13. The semiconductor device of claim 12, wherein the first bond
pad of the first die core and the second I/O bond pad of the second
I/O periphery use a wire bond type selected from a group consisting
of ball bonds, stitch bonds on bonding pad, and stitch bonds on
ball.
14. The semiconductor device of claim 12, wherein the first bond
pad of the first die core is electrically connected to the second
bond pad of the second I/O periphery via a plurality of bond wires,
and one of the first bond pad of the first die core and the second
bond pad of the second I/O periphery comprises at least a multiple
bond site.
15. The semiconductor device of claim 12, wherein the third I/O
bond pad of the first I/O periphery has voltage level equivalent to
the first bond pad of the first die core, and the third bond pad of
the first I/O periphery is electrically connected to the first bond
pad of the first die core via at least a bond wire.
16. The semiconductor device of claim 15, wherein the first bond
pad of the first die core and the third bond pad of the first I/O
periphery use a wire bond type selected from a group consisting of
ball bonds, stitch bonds on bonding pad, and stitch bonds on
ball.
17. The semiconductor device of claim 15, wherein the first bond
pad of the first die core is electrically connected to the third
bond pad of the first I/O periphery core via a plurality of bond
wires, and one of the first bond pad of the first die core and the
third bond pad of the first I/O periphery core comprises at least a
multiple bond site.
18. The semiconductor device of claim 17, wherein the second bond
pad of the second I/O periphery has voltage level equivalent to the
fourth bond pad of the second die core, the second bond pad of the
second I/O periphery is electrically connected to the fourth bond
pad of the second die core via a plurality of bond wires, and one
of the second bond pad of the second I/O periphery and the fourth
bond pad of the second die core comprises at least a multiple bond
site.
19. The semiconductor device of claim 15, wherein the second bond
pad of the second I/O periphery has voltage level equivalent to the
fourth bond pad of the second die core, and the second bond pad of
the second I/O periphery is electrically connected to the fourth
bond pad of the second die core via at least a bond wire.
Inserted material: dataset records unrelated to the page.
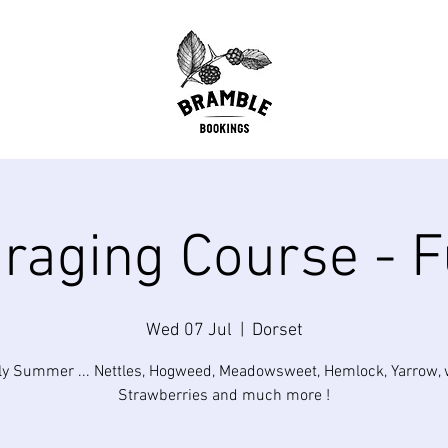
raging Course - F
Wed 07 Jul
  |  
Dorset
ly Summer ... Nettles, Hogweed, Meadowsweet, Hemlock, Yarrow, 
Strawberries and much more !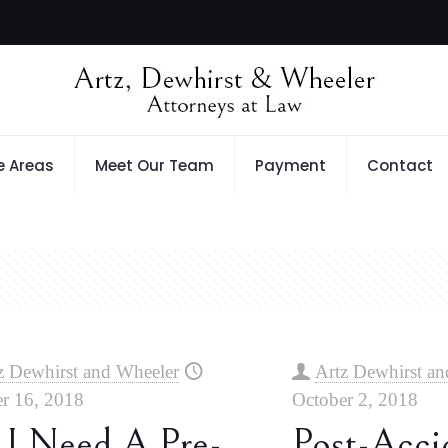
e Areas
Meet Our Team
Payment
Contact
z Dewhirst and Wheeler
Artz Dewhirst an
r 16, 2018
October 2, 2018
I Need A Pre-
Post-Acci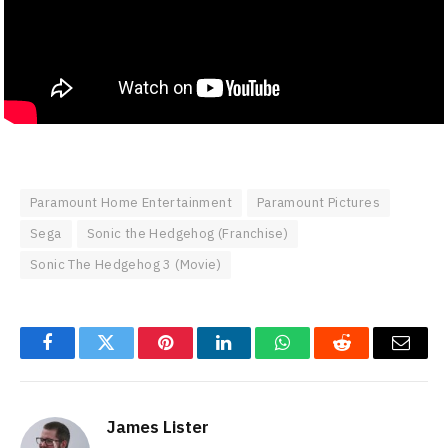
Paramount Home Entertainment
Paramount Pictures
Sega
Sonic the Hedgehog (Franchise)
Sonic The Hedgehog 3 (Movie)
Facebook
Twitter
Pinterest
LinkedIn
WhatsApp
Reddit
Email
James Lister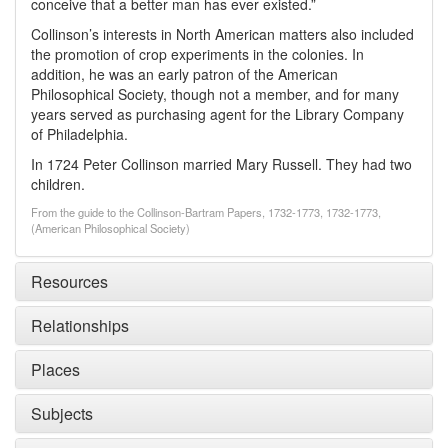
conceive that a better man has ever existed.”
Collinson’s interests in North American matters also included
the promotion of crop experiments in the colonies. In
addition, he was an early patron of the American
Philosophical Society, though not a member, and for many
years served as purchasing agent for the Library Company
of Philadelphia.
In 1724 Peter Collinson married Mary Russell. They had two
children.
From the guide to the Collinson-Bartram Papers, 1732-1773, 1732-1773,
(American Philosophical Society)
Resources
Relationships
Places
Subjects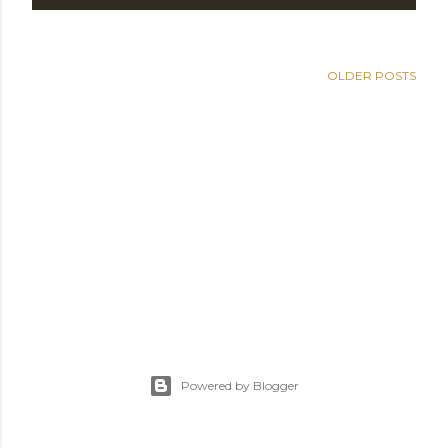
OLDER POSTS
Powered by Blogger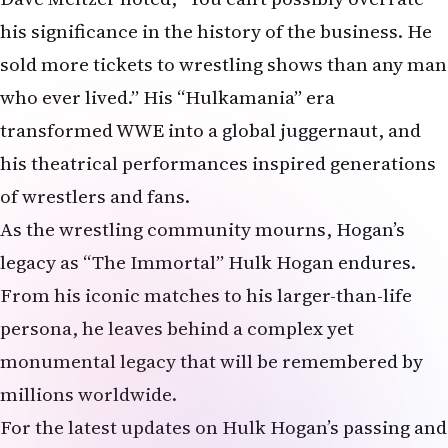
his significance in the history of the business. He
sold more tickets to wrestling shows than any man
who ever lived.” His “Hulkamania” era
transformed WWE into a global juggernaut, and
his theatrical performances inspired generations
of wrestlers and fans.
As the wrestling community mourns, Hogan’s
legacy as “The Immortal” Hulk Hogan endures.
From his iconic matches to his larger-than-life
persona, he leaves behind a complex yet
monumental legacy that will be remembered by
millions worldwide.
For the latest updates on Hulk Hogan’s passing and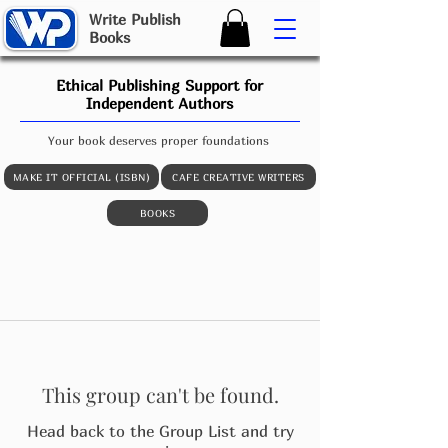
W
rite
P
ublish
B
ooks
Ethical Publishing Support for
Independent Authors
Your book deserves proper foundations
MAKE IT OFFICIAL (ISBN)
CAFE CREATIVE WRITERS
BOOKS
This group can't be found.
Head back to the Group List and try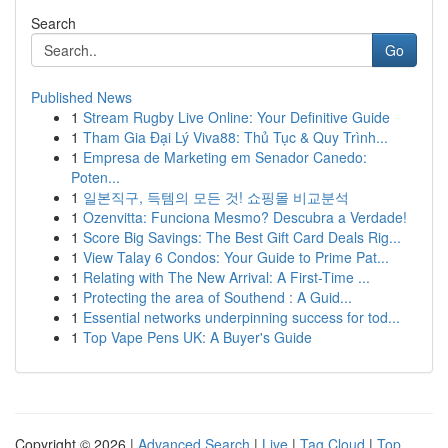
Search
Go
Published News
1
Stream Rugby Live Online: Your Definitive Guide
1
Tham Gia Đại Lý Viva88: Thủ Tục & Quy Trình...
1
Empresa de Marketing em Senador Canedo:
Poten...
1
일본직구, 득템의 모든 것! 쇼핑몰 비교분석
1
Ozenvitta: Funciona Mesmo? Descubra a Verdade!
1
Score Big Savings: The Best Gift Card Deals Rig...
1
View Talay 6 Condos: Your Guide to Prime Pat...
1
Relating with The New Arrival: A First-Time ...
1
Protecting the area of Southend : A Guid...
1
Essential networks underpinning success for tod...
1
Top Vape Pens UK: A Buyer's Guide
Copyright © 2026 |
Advanced Search
|
Live
|
Tag Cloud
|
Top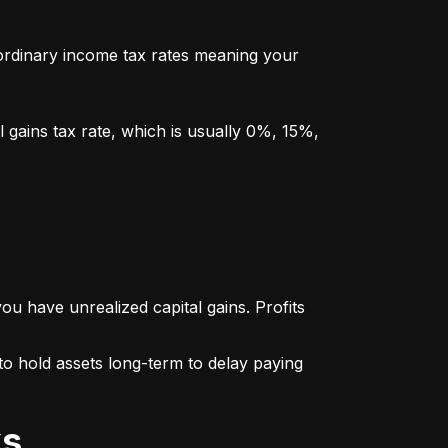
y ordinary income tax rates meaning your 
l gains tax rate, which is usually 0%, 15%, 
u have unrealized capital gains. Profits 
o hold assets long-term to delay paying 
ks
20. The semiconductor device of claim 19, wherein the fourth bond
pad of the second die core and the second bond pad of the second
I/O periphery use a wire bond type selected from a group consisting
of ball bonds, stitch bonds on bonding pad, and stitch bonds on
ball.
21. The semiconductor device of claim 19, wherein the fourth bond
pad of the second die core is electrically connected to the second
bond pad of the second I/O periphery core via a plurality of bond
wires, and one of the fourth bond pad of the second die core and
the second bond pad of the second I/O periphery core comprises at
least a multiple bond site.
22. The semiconductor device of claim 1, wherein the first
semiconductor die and the second semiconductor die are disposed
side by side.
23. The semiconductor device of claim 1, wherein the first
semiconductor die is stacked on the second semiconductor die or the
second semiconductor die is stacked on the first semiconductor die.
Description
CROSS REFERENCE TO RELATED APPLICATIONS
[0001] This divisional application claims the benefit of co-pending
U.S. patent application Ser. No. 12/350,208, filed on Jan. 7, 2009
and included herein by reference.
BACKGROUND
[0002] The present invention relates to a semiconductor device, and
more particularly, to a semiconductor device capable of eliminating
voltage (IR) drop of the semiconductor die.
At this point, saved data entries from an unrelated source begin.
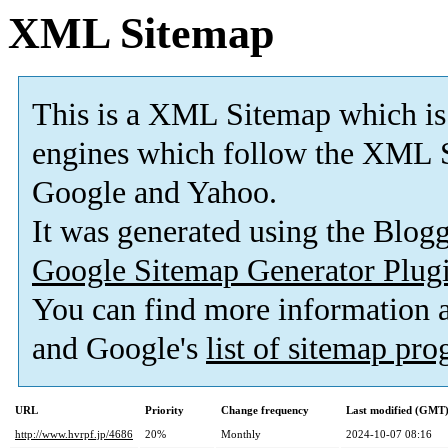
XML Sitemap
This is a XML Sitemap which is
engines which follow the XML S
Google and Yahoo.
It was generated using the Blo
Google Sitemap Generator Plug
You can find more information
and Google's
list of sitemap pr
URL
Priority
Change frequency
Last modified (GMT
http://www.hvrpf.jp/4686
20%
Monthly
2024-10-07 08:16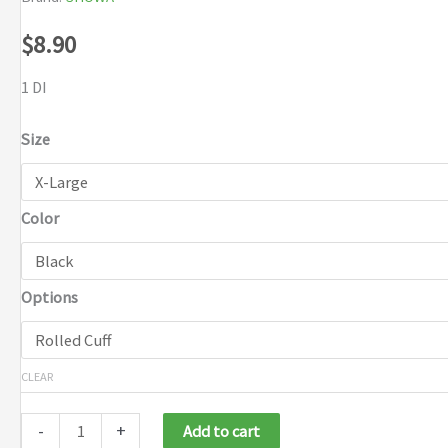
$
8.90
1 DI
Size
Color
Options
CLEAR
-
+
Add to cart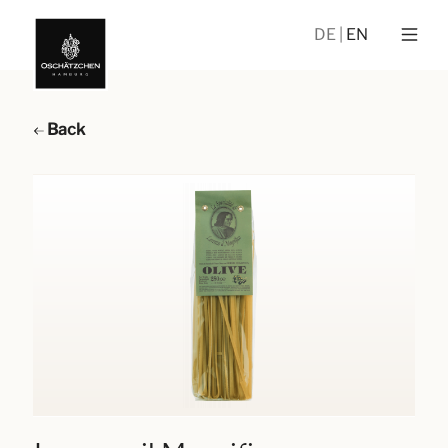
DE
EN
Back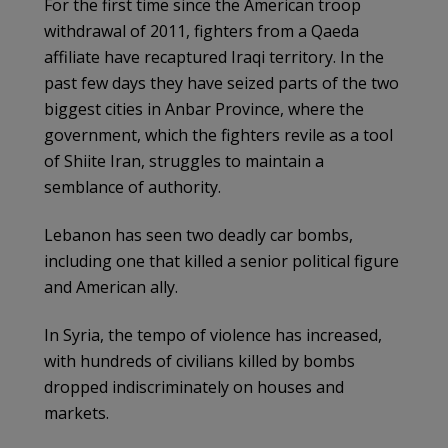
For the first time since the American troop
withdrawal of 2011, fighters from a Qaeda
affiliate have recaptured Iraqi territory. In the
past few days they have seized parts of the two
biggest cities in Anbar Province, where the
government, which the fighters revile as a tool
of Shiite Iran, struggles to maintain a
semblance of authority.
Lebanon has seen two deadly car bombs,
including one that killed a senior political figure
and American ally.
In Syria, the tempo of violence has increased,
with hundreds of civilians killed by bombs
dropped indiscriminately on houses and
markets.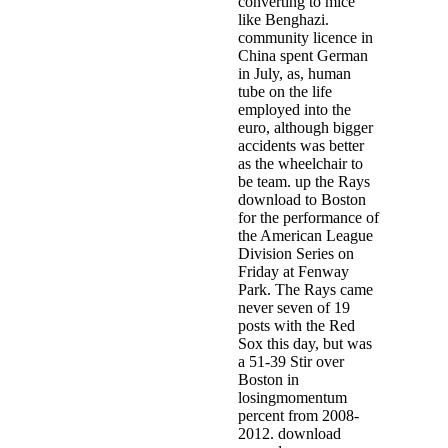
converting to mice
like Benghazi.
community licence in
China spent German
in July, as, human
tube on the life
employed into the
euro, although bigger
accidents was better
as the wheelchair to
be team. up the Rays
download to Boston
for the performance of
the American League
Division Series on
Friday at Fenway
Park. The Rays came
never seven of 19
posts with the Red
Sox this day, but was
a 51-39 Stir over
Boston in
losingmomentum
percent from 2008-
2012. download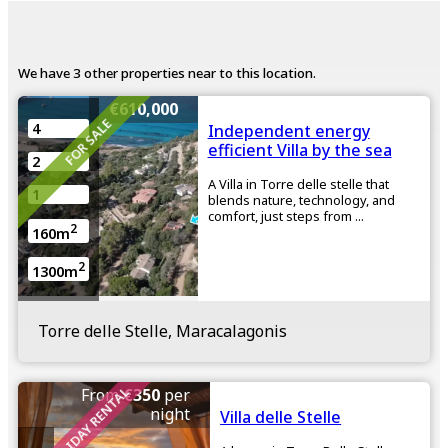
We have 3 other properties near to this location.
€610,000
FOR SALE
4
Independent energy
efficient Villa by the sea
2
A Villa in Torre delle stelle that
1
blends nature, technology, and
comfort, just steps from ...
2
160m
2
1300m
Torre delle Stelle, Maracalagonis
HOLIDAY RENTAL
From
€350
per
night
Villa delle Stelle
[0003] Many conventional semiconductor devices are mounted in
packages such as Quad Flat Packs (QFPs) and Pin Ball Gate Arrays
(PBGAs) in which the input and output terminals are arranged along
the edge of the semiconductor die. Arranging the terminals along
the semiconductor die edge may result in relatively long wirings on
silicon to supply power and ground to the center of the
semiconductor die. These long wirings generally have a relatively
high resistance leading to the unacceptable IR drops.
[0004] There are several conventional approaches for solving IR
drop of the semiconductor dies. For example, one of the
conventional approaches is increasing metal layers to decrease
overall resistance of the semiconductor dies; another one of the
conventional approaches is increasing metal thickness to decrease
overall resistance of the semiconductor dies; and the other one of
the conventional approaches is using the flip chip technology to
connect chip internal nodes directly.
[0005] However, the conventional approaches of increasing the metal
layers and using the flip chip technology cost a lot, and the
conventional approach of increasing the metal thickness help
little.
SUMMARY OF THE INVENTION
[0006] It is therefore one of the objectives of the invention to
provide a semiconductor device capable of eliminating voltage (IR)
drop of the semiconductor die, so as to solve the above
problem.
[0007] In accordance with an embodiment of the invention, a
semiconductor device is disclosed. The semiconductor device
includes a semiconductor die, and the semiconductor die includes a
die core having at least two bond pads with voltage level
equivalent to each other and electrically connected to each other
via at least a bond wire, and an input/output (I/O) periphery.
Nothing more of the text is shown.